We focused on three ant-infecting species complexes from the genus Ophiocordyceps, including closely related species. Complex- and species-specific genes were found to be enriched in genes for heat-labile enterotoxins, and this gene family was found to be evolving under positive selection to a greater extent than other candidate gene families. Our results thus suggest that the specific adaptation and co-evolution of specialist species in the ant-infecting Ophiocordyceps fungi to their hosts is dependent on selection occurring within the body of the host rather than during cuticle penetration. By contrast, we detected little positive selection on lipases, proteases or chitinases, although we did identify a few interesting candidate genes from these groups.

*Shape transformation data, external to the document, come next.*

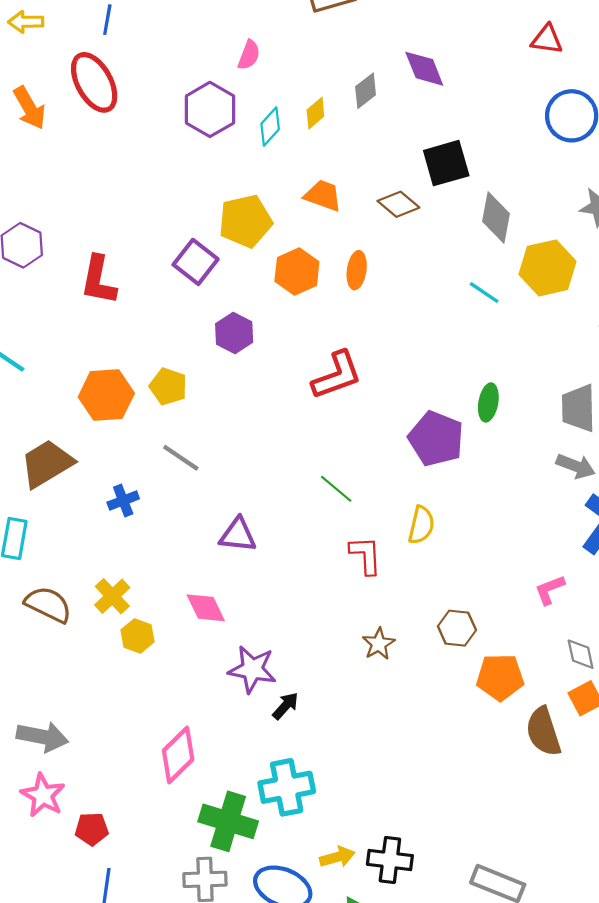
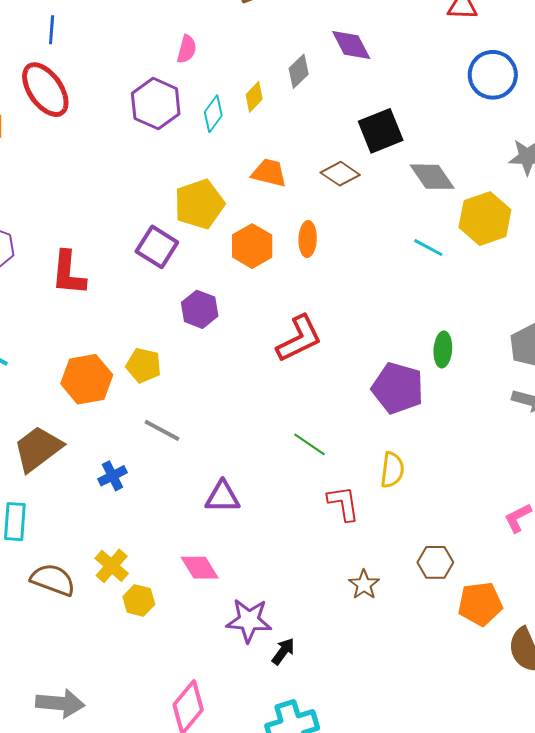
gray diamond: (496, 218) -> (432, 177), turned -39

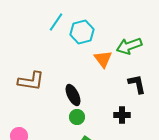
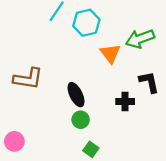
black cross: (122, 115) -> (125, 101), moved

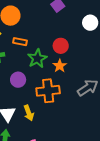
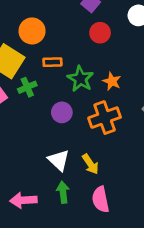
red circle: (61, 46) -> (100, 33), moved
yellow arrow: (29, 113) -> (90, 164), moved

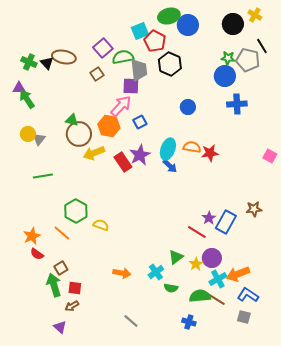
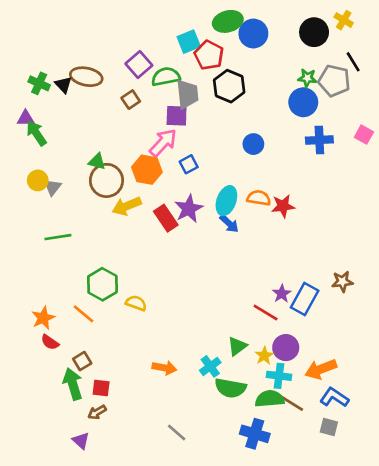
pink square: (270, 156) -> (364, 135), moved
cyan cross: (218, 279) -> (279, 376), moved, turned 36
green semicircle: (171, 288) -> (230, 388), size x1.6
blue cross: (189, 322) -> (255, 434), size x1.5

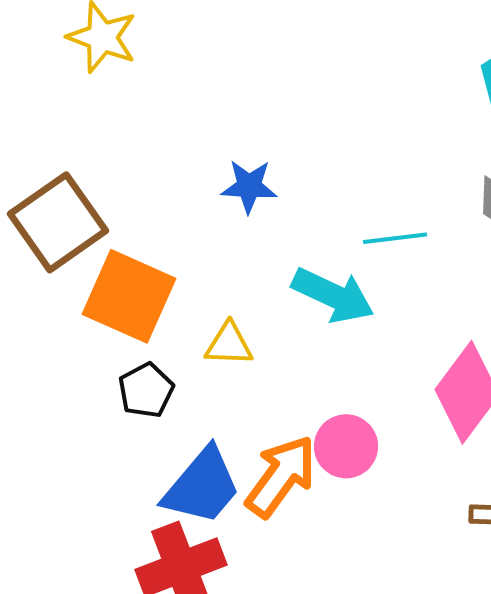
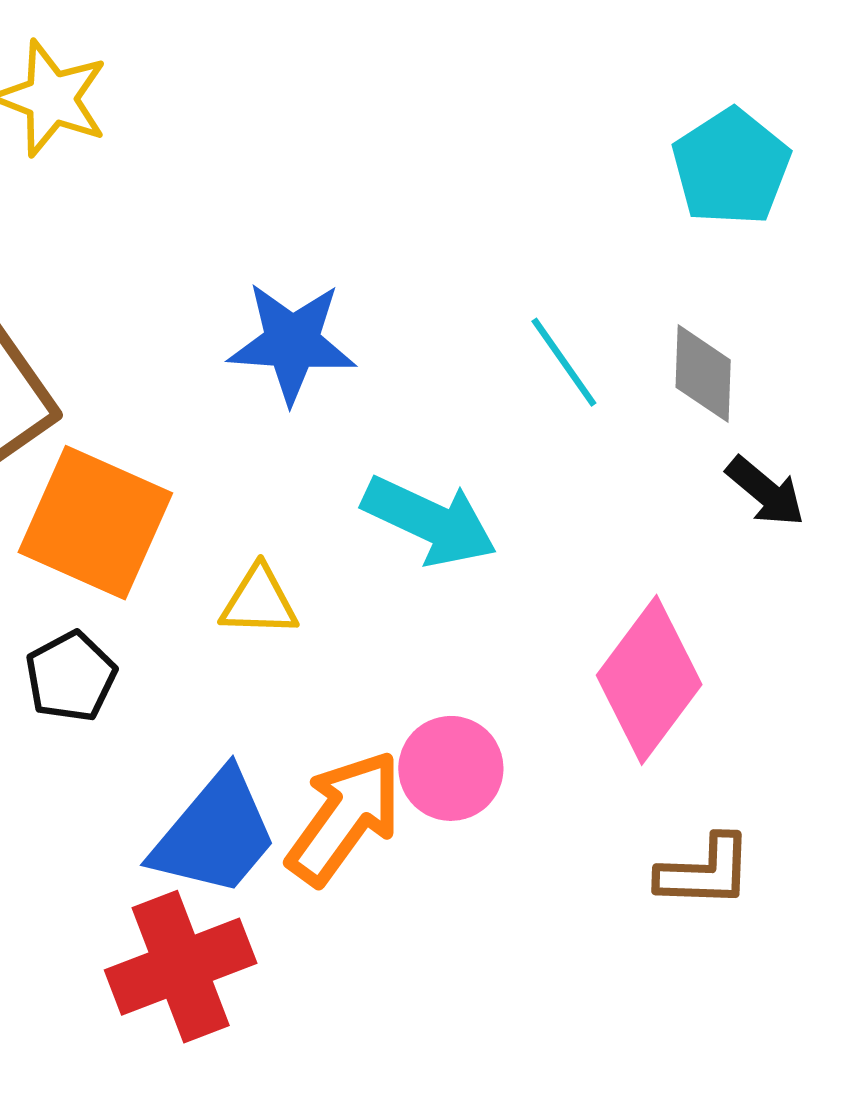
blue star: (249, 186) -> (292, 342), size x1.4
cyan line: (395, 238) -> (564, 362), moved, turned 62
black pentagon: (146, 390) -> (71, 677), moved

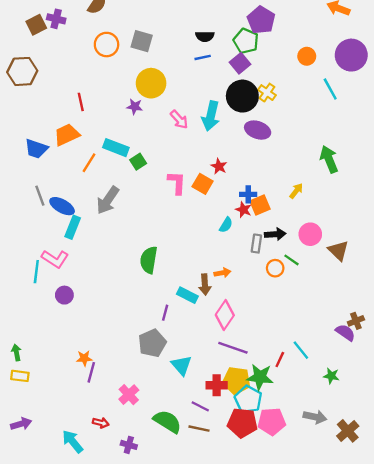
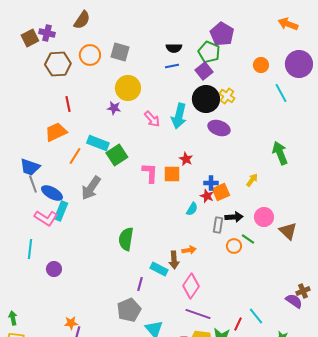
brown hexagon: (22, 71) -> (58, 64), moved
blue trapezoid: (36, 149) -> (30, 167), moved
green square: (138, 162) -> (117, 155), size x1.5
orange square: (203, 184) -> (172, 174), turned -30
pink L-shape: (55, 259) -> (46, 218), moved

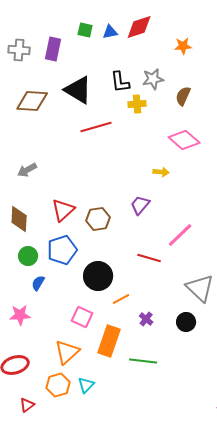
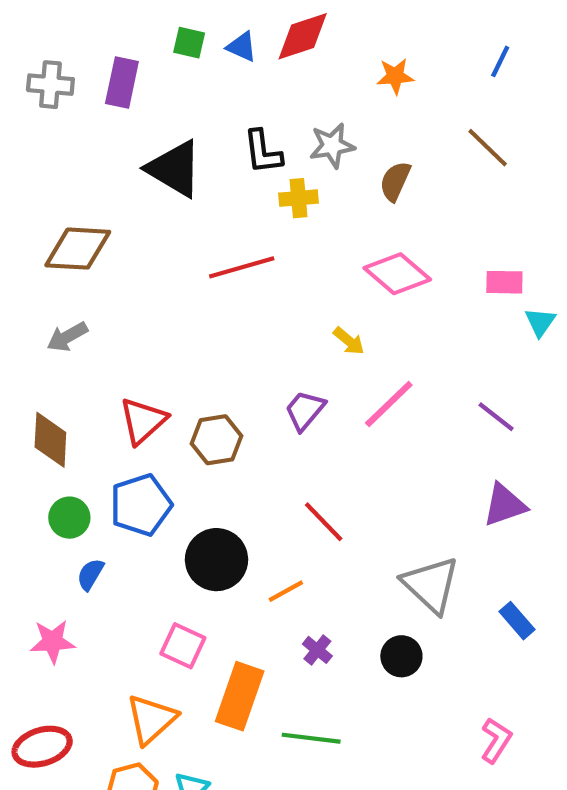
blue triangle: (110, 32) -> (242, 47), turned 35
brown diamond: (32, 101) -> (78, 249), moved
red line: (96, 127) -> (242, 267), moved
yellow arrow: (161, 172) -> (349, 341), turned 35
pink line: (180, 235) -> (389, 404), moved
red line: (149, 258) -> (324, 522), turned 30
orange line: (121, 299) -> (286, 591), moved

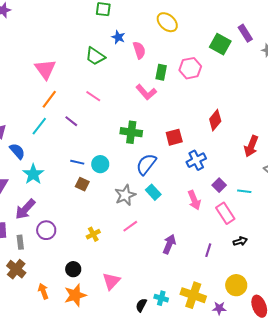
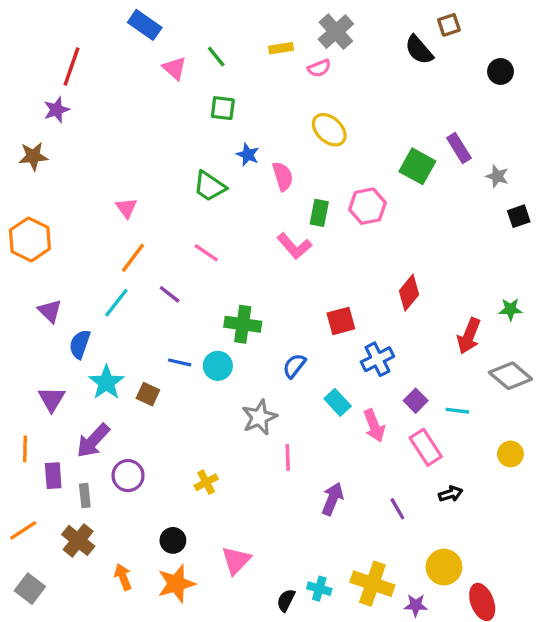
pink triangle: (45, 69) -> (126, 208), size x0.6
green cross: (131, 132) -> (243, 324), moved
blue semicircle: (17, 151) -> (80, 344), turned -120
blue semicircle: (146, 164) -> (294, 366), size x0.7
brown square: (82, 184) -> (148, 394), moved
cyan rectangle: (153, 192) -> (338, 402), moved
pink line: (130, 226) -> (288, 457), moved, turned -56
purple line: (208, 250) -> (397, 509), turned -48

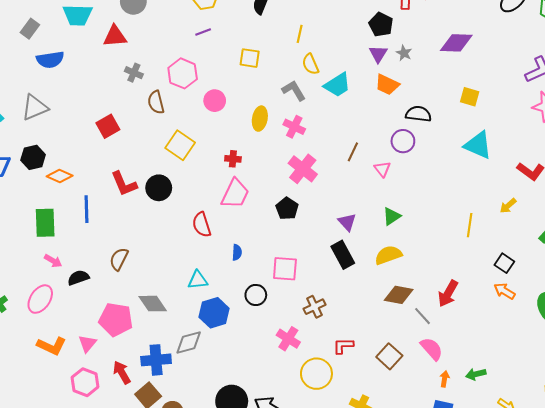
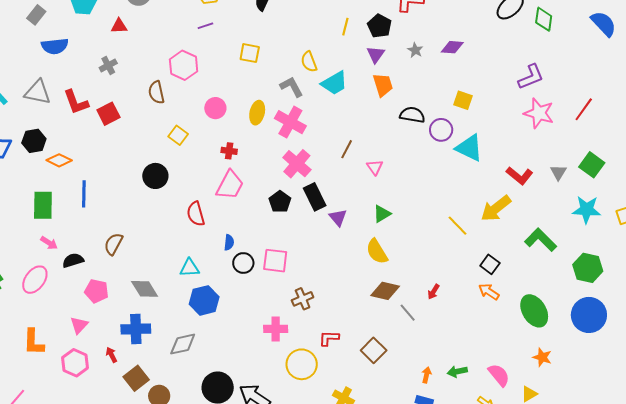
yellow line: (300, 34) -> (345, 27), moved
red triangle: (115, 36) -> (119, 26), size x0.7
purple diamond: (456, 43) -> (452, 47), size x0.7
gray star: (404, 53) -> (415, 50), moved
gray cross: (134, 73) -> (108, 65), moved, turned 36
orange trapezoid: (387, 85) -> (383, 85), turned -135
pink circle: (215, 101) -> (215, 108), moved
gray triangle: (35, 107) -> (38, 92), turned 32
pink cross: (294, 127) -> (290, 122), size x1.4
purple circle: (403, 141) -> (441, 130), moved
yellow square: (180, 145) -> (178, 135), size x0.7
red L-shape: (124, 184) -> (76, 102), moved
yellow arrow: (508, 206) -> (496, 208), size x1.8
yellow line: (470, 225) -> (458, 226), turned -55
black rectangle: (343, 255) -> (315, 197), moved
yellow semicircle: (388, 255) -> (377, 252), turned -104
red arrow: (448, 294) -> (434, 292), size x0.6
black circle: (256, 295) -> (243, 263), moved
pink pentagon: (116, 320) -> (96, 291), moved, size x0.7
pink cross: (288, 339) -> (276, 329), turned -35
gray diamond: (189, 343) -> (183, 344), moved
orange L-shape: (52, 346) -> (34, 342), moved, turned 64
pink semicircle: (432, 349) -> (499, 375), moved
blue cross: (156, 360) -> (136, 329), moved
red arrow: (122, 372) -> (111, 355), size x0.7

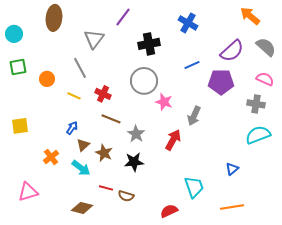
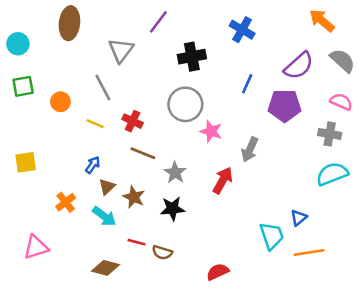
blue line: (192, 65) -> (247, 84), turned -42
cyan trapezoid: (194, 187) -> (272, 236), moved
orange line: (232, 207) -> (309, 252), moved

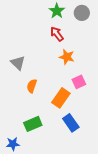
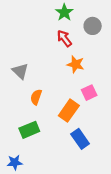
gray circle: (82, 13) -> (93, 26), moved
green rectangle: (33, 124) -> (29, 130), moved

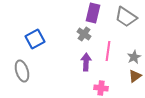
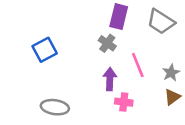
pink line: (108, 51) -> (138, 65), turned -30
gray ellipse: (22, 71) -> (55, 107), moved, turned -65
pink cross: (101, 88) -> (124, 102), moved

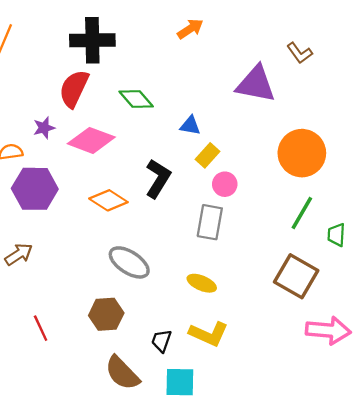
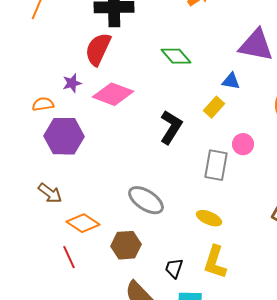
green diamond: (136, 99) -> (176, 56), moved
blue triangle: (190, 125) -> (231, 81), moved
pink circle: (225, 184) -> (243, 144), moved
orange diamond: (108, 200) -> (83, 223), moved
brown arrow: (19, 254) -> (50, 193), turned 70
yellow L-shape: (209, 334) -> (215, 262), turned 84

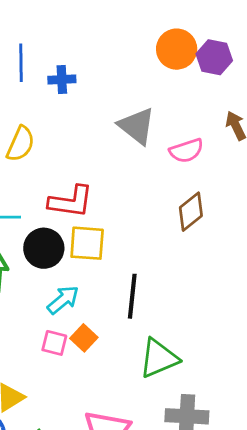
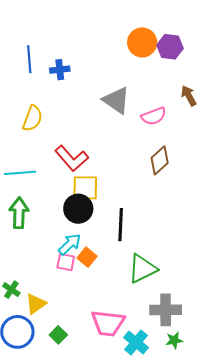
red L-shape: (71, 202) -> (72, 158), turned 44
black circle: (44, 248) -> (78, 209), moved
cyan arrow: (63, 300) -> (70, 244), moved

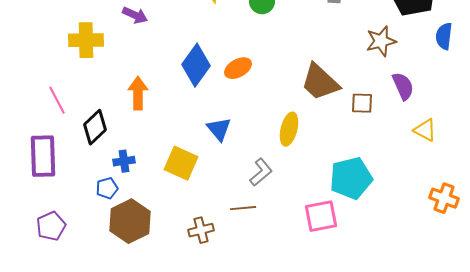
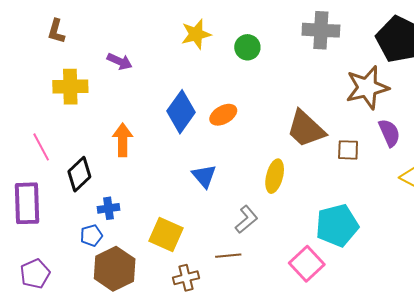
brown star: (381, 41) -> (367, 88), size x1.4
yellow square: (181, 163) -> (166, 234), moved
pink square: (321, 216) -> (307, 264), turned -32

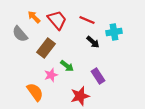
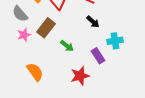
cyan cross: (114, 32) -> (115, 41), moved
pink star: (51, 75) -> (24, 35), moved

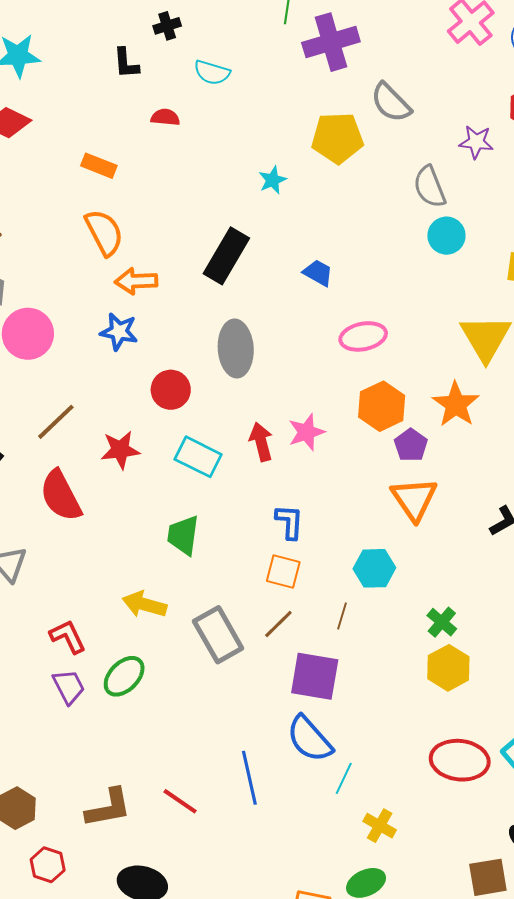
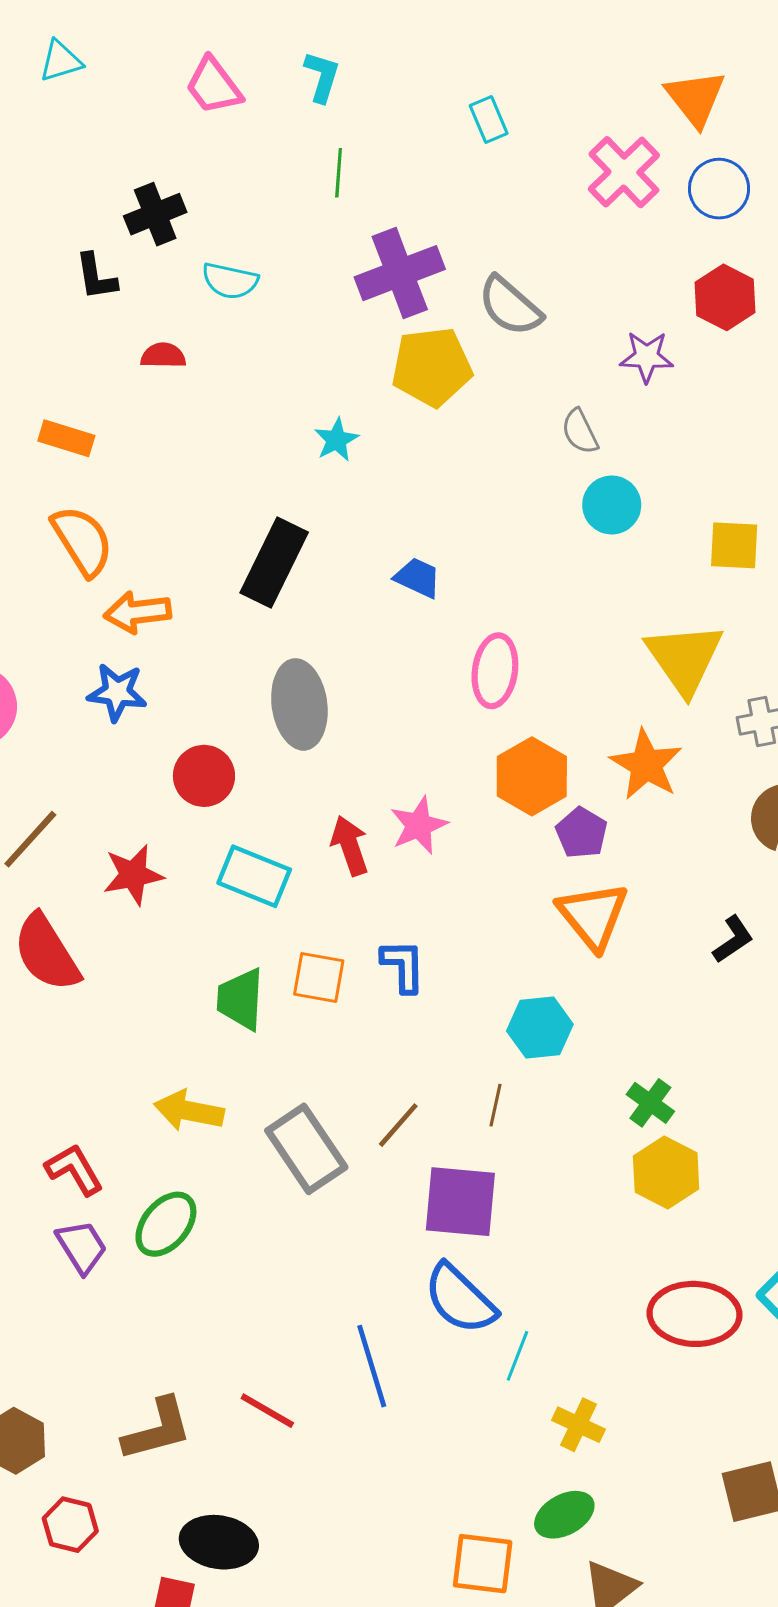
black cross: (167, 26) -> (155, 214), size x1.4
purple cross: (331, 42) -> (400, 273), moved
gray semicircle: (430, 187) -> (580, 432), size x0.7
pink ellipse: (363, 336) -> (495, 671), turned -66
orange square: (283, 571) -> (319, 978), moved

Comparative genomic studies of entomopathogenic fungi remain scarce, and the few studies that have been performed have focused exclusively on species of agricultural or medical interest. The findings of this study improve our understanding of the mechanisms of fungal adaptation to insect hosts, and future studies on fungal pathogens associated with other groups of insects should provide more general insight into the adaptation of entomopathogenic fungi and a more documented comparison with the mechanisms of adaptation in fungal pathogens of plants. The insect innate immune response seems to be much more specific than that in plants, suggesting a certain level of acquired immune response (Cooper & Eleftherianos, 2017). Fungal pathogens of insects would be expected to display extensive expansions and contractions of gene families, as observed in plant pathogens, but the target functions may be different. Additional insight gleaned from entomopathogenic fungi would help to improve our general understanding of the mechanisms of adaptive evolution in eukaryotes.

ACKNOWLEDGEMENTS

This work was supported by the Marie Sklodowska Curie Action No 655278 and Thailand Research Fund (TRF) Young Scientist Grant (TRG5780162) to NK. We would like to thank Alodie Snirc for advice concerning DNA extraction, Antoine Branca for suggestions about bioinformatic protocols, Rayan Chikhi for training in genome assembly, Jérome Collemare and Jorge C. Navarro-Muñoz for their guidance on using antiSMASH and BiG-SCAPE, and Suchada Mongkholsamrit and Kanoksri Tasanathai for the organization of sampling trips. We also would like to sincerely thank Clarissa de Bekker and David P. Hughes for kindly sharing their data on the candidate neuromodulators.

    AUTHOR CONTRIBUTION

    N.K., J.J.L. and T.G. designed the study. N.K. and N.A. conducted sampling and DNA extraction. N.K., D.W. and RCRSLV analysed sequencing and comparative genomic data. N.K. and T.G. wrote the manuscript, with contributions from all the authors.

    DATA ACCESSIBILITY

    The de novo assemblies of Ophiocordyceps camponoti-leonardi (NCBI Biosample SAMN07662903) and O. camponoti-saundersi (NCBI Biosample SAMN07662932) have been deposited with the NCBI as whole-genome shotgun (WGS) projects with Accession nos. PDHP00000000 and PDHQ00000000, respectively. The O. polyrhachis-furcata genome was updated based on the improved assembly from this study (LKCN00000000.2).